A postura que podemos assumir (nós, que pertencendo ao Brasil oficial, desejamos, no entanto, ligar nossa arte à do Brasil real) é mirar-nos no exemplo de um García Lorca ou de um Manuel de Falla, entre outros. García Lorca pertencia à classe privilegiada de seu país. Como nós, desejava que se acabasse aquela cisão dilaceradora, causada pelo capitalismo e que separa o povo de nós. Lutou contra ela do modo que lhe era possível (e foi por causa disso que o fuzilaram). Mas, mesmo em plena vigência da cisão, amava profundamente a arte de seu povo. Uniu-se ao seu amigo Manuel de Falla e os dois, juntos, fizeram pesquisas que duraram muito tempo, anotando romances, cantares e “descantes” do povo espanhol. Foi daí que surgiram obras de gênio como o “Romanceiro Cigano” de Lorca, e “O retábulo de mestre Pedro”, de Manuel de Falla; um livro de poemas e um espetáculo de música, teatro e canto tão profundamente espanhóis e apesar disso (ou por isso mesmo) tão universais.
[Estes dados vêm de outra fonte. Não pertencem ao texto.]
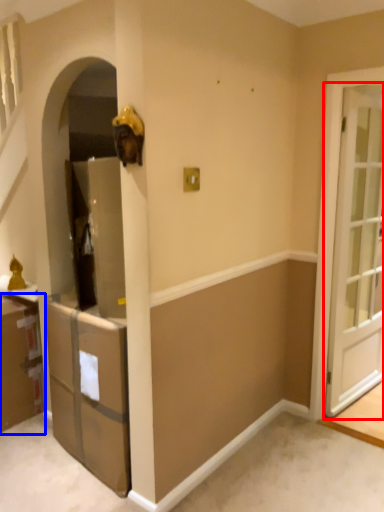 Question: Among these objects, which one is farthest to the camera, door (highlighted by a red box) or cabinetry (highlighted by a blue box)?

Choices:
 (A) door
 (B) cabinetry

Answer: (B) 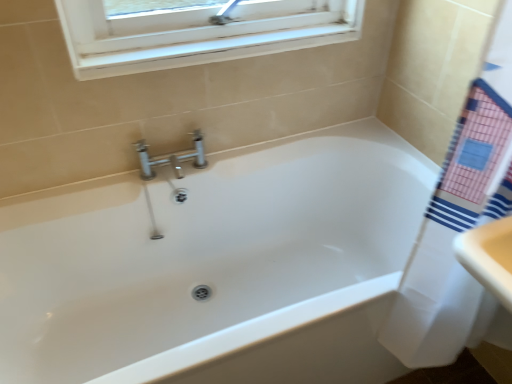 Describe the element at coordinates (218, 267) in the screenshot. I see `white glossy bathtub at center` at that location.

Locate an element on the screen. white glossy bathtub at center is located at coordinates (218, 267).

This screenshot has width=512, height=384. What do you see at coordinates (452, 240) in the screenshot?
I see `white fabric towel at right` at bounding box center [452, 240].

Locate an element on the screen. The height and width of the screenshot is (384, 512). white fabric towel at right is located at coordinates (452, 240).

The width and height of the screenshot is (512, 384). I want to click on white glossy bathtub at center, so tap(218, 267).

Which object is positioned more to the right, white glossy bathtub at center or white fabric towel at right?

From the viewer's perspective, white fabric towel at right appears more on the right side.

Which is behind, white glossy bathtub at center or white fabric towel at right?

white glossy bathtub at center is further from the camera.

Considering the positions of points (118, 193) and (420, 320), is point (118, 193) farther from camera compared to point (420, 320)?

Yes.

From the image's perspective, would you say white glossy bathtub at center is positioned over white fabric towel at right?

Yes.

From a real-world perspective, relative to white fabric towel at right, is white glossy bathtub at center vertically above or below?

white glossy bathtub at center is below white fabric towel at right.

Considering the relative sizes of white glossy bathtub at center and white fabric towel at right in the image provided, is white glossy bathtub at center thinner than white fabric towel at right?

Incorrect, the width of white glossy bathtub at center is not less than that of white fabric towel at right.

Can you confirm if white glossy bathtub at center is shorter than white fabric towel at right?

Correct, white glossy bathtub at center is not as tall as white fabric towel at right.

Is white glossy bathtub at center bigger than white fabric towel at right?

Indeed, white glossy bathtub at center has a larger size compared to white fabric towel at right.

Is white fabric towel at right a part of white glossy bathtub at center?

Definitely not — white fabric towel at right is not inside white glossy bathtub at center.

Is white glossy bathtub at center far from white fabric towel at right?

No, white glossy bathtub at center is not far away from white fabric towel at right.

Consider the image. Is white glossy bathtub at center turned away from white fabric towel at right?

No, white glossy bathtub at center is not facing the opposite direction of white fabric towel at right.

Based on the photo, what's the angular difference between white glossy bathtub at center and white fabric towel at right's facing directions?

There is a 89-degree angle between the facing directions of white glossy bathtub at center and white fabric towel at right.

Measure the distance between white glossy bathtub at center and white fabric towel at right.

white glossy bathtub at center is 25.01 inches from white fabric towel at right.

Find the location of a particular element. This screenshot has height=384, width=512. bathtub that appears below the white fabric towel at right (from a real-world perspective) is located at coordinates (218, 267).

Which object is positioned more to the right, white fabric towel at right or white glossy bathtub at center?

Positioned to the right is white fabric towel at right.

Who is more distant, white fabric towel at right or white glossy bathtub at center?

white glossy bathtub at center.

Considering the points (478, 95) and (296, 279), which point is behind, point (478, 95) or point (296, 279)?

The point (296, 279) is farther.

From the image's perspective, would you say white fabric towel at right is shown under white glossy bathtub at center?

Correct, white fabric towel at right appears lower than white glossy bathtub at center in the image.

From a real-world perspective, relative to white glossy bathtub at center, is white fabric towel at right vertically above or below?

From a real-world perspective, white fabric towel at right is physically above white glossy bathtub at center.

Does white fabric towel at right have a greater width compared to white glossy bathtub at center?

In fact, white fabric towel at right might be narrower than white glossy bathtub at center.

From their relative heights in the image, would you say white fabric towel at right is taller or shorter than white glossy bathtub at center?

Clearly, white fabric towel at right is taller compared to white glossy bathtub at center.

Is white fabric towel at right bigger or smaller than white glossy bathtub at center?

Clearly, white fabric towel at right is smaller in size than white glossy bathtub at center.

Choose the correct answer: Is white fabric towel at right inside white glossy bathtub at center or outside it?

white fabric towel at right lies outside white glossy bathtub at center.

Would you consider white fabric towel at right to be distant from white glossy bathtub at center?

That's not correct — white fabric towel at right is a little close to white glossy bathtub at center.

Is white fabric towel at right positioned with its back to white glossy bathtub at center?

No, white fabric towel at right is not facing away from white glossy bathtub at center.

What's the angular difference between white fabric towel at right and white glossy bathtub at center's facing directions?

89 degrees.

How far apart are white fabric towel at right and white glossy bathtub at center?

A distance of 25.01 inches exists between white fabric towel at right and white glossy bathtub at center.

The height and width of the screenshot is (384, 512). I want to click on bathtub that appears below the white fabric towel at right (from a real-world perspective), so click(218, 267).

The image size is (512, 384). I want to click on bathtub behind the white fabric towel at right, so click(218, 267).

Locate an element on the screen. The height and width of the screenshot is (384, 512). bath towel below the white glossy bathtub at center (from the image's perspective) is located at coordinates (452, 240). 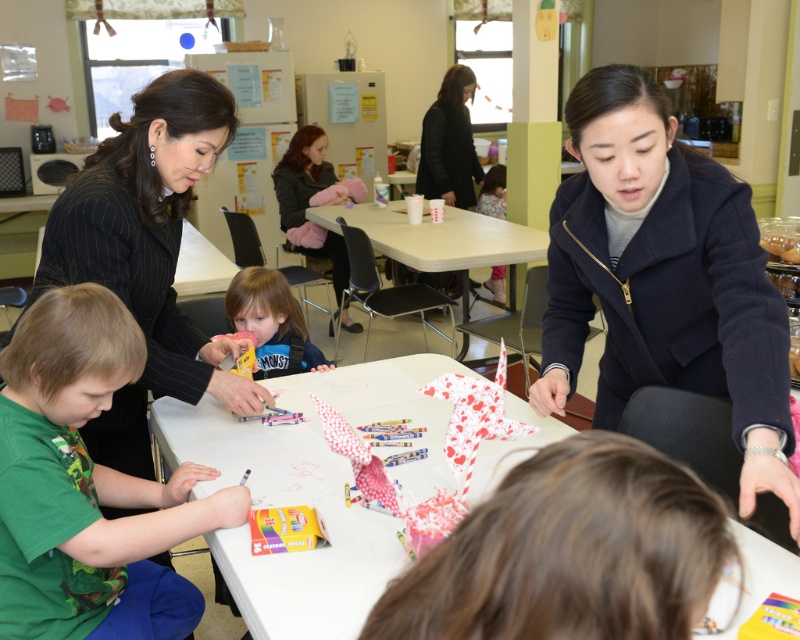 Question: Does matte yellow crayon at center appear on the left side of black fabric woman at upper center?

Choices:
 (A) no
 (B) yes

Answer: (B)

Question: Which object is positioned farthest from the smooth plastic table at center?

Choices:
 (A) black pinstripe suit at upper left
 (B) matte yellow crayon at center
 (C) white paper origami at center

Answer: (A)

Question: Can you confirm if white paper table at center is wider than white paper origami at center?

Choices:
 (A) yes
 (B) no

Answer: (A)

Question: Based on their relative distances, which object is farther from the white paper origami at center?

Choices:
 (A) navy wool coat at center
 (B) black fabric woman at upper center

Answer: (A)

Question: Which object is the closest to the matte yellow crayon at center?

Choices:
 (A) black fabric woman at upper center
 (B) navy wool coat at center

Answer: (B)

Question: Does white paper table at center have a larger size compared to black fabric woman at upper center?

Choices:
 (A) yes
 (B) no

Answer: (A)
É claro que García Lorca não copiava. Partia do romanceiro popular espanhol, de suas formas e de seu espírito. Mas recriava e transformava tudo, valendo-se de sua arte refinada e poderosa (...)45

É sintomático o sentimento de identificação que Suassuna revela ter em relação a Garcia Lorca. Assim como o autor espanhol, ele é oriundo de uma camada social privilegiada, mas dedica-se a pesquisar, valorizar e recriar manifestações do Romanceiro popular de seu país. Ao descrever Lorca, Suassuna descreve a ele próprio e seu próprio modo de fazer arte.

Em sua hierarquia estética particular, Suassuna considera García Lorca o maior poeta do século XX, bem como Heitor Villa-Lobos o maior compositor brasileiro de todos os tempos. Ambos conseguiram, segundo ele, a partir de uma reelaboração formal das culturas populares, produzir uma cultura erudita a um só tempo nacional e universal. Segundo a sua perspectiva, a única alternativa de se atingir a universalidade, ou, mais especificamente, o

reconhecimento artístico internacional - enquanto artista brasileiro - seria buscando traduzir a especificidade de um espírito nativo imanente às culturas populares numa linguagem artística erudita, ao mesmo tempo original e integrada aos cânones da grande arte universal. No que diz respeito à musica, explica:

A música erudita é o fruto sedimentado da superação da música popular, superação essa realizada pelos grandes espíritos através dos tempos. Na Espanha, a arte popular vive nas raízes da erudita: é o caso de Manuel de Falla, na música, e García Lorca na poesia, ambos tão universais e ao mesmo tempo tão espanhóis.46

O aproveitamento da arte popular como matéria-prima para uma reelaboração formal eruditizada seria um imperativo moral para o artista nacional, ou seja, uma missão. Deste modo, o artista cumpriria uma dupla tarefa: manteria vivo o espírito da cultura popular, eternizando-a na arte erudita; ajudaria desta forma a construir uma arte nacional que seria, por sua singularidade, digna de integrar o panteão da grande arte universal.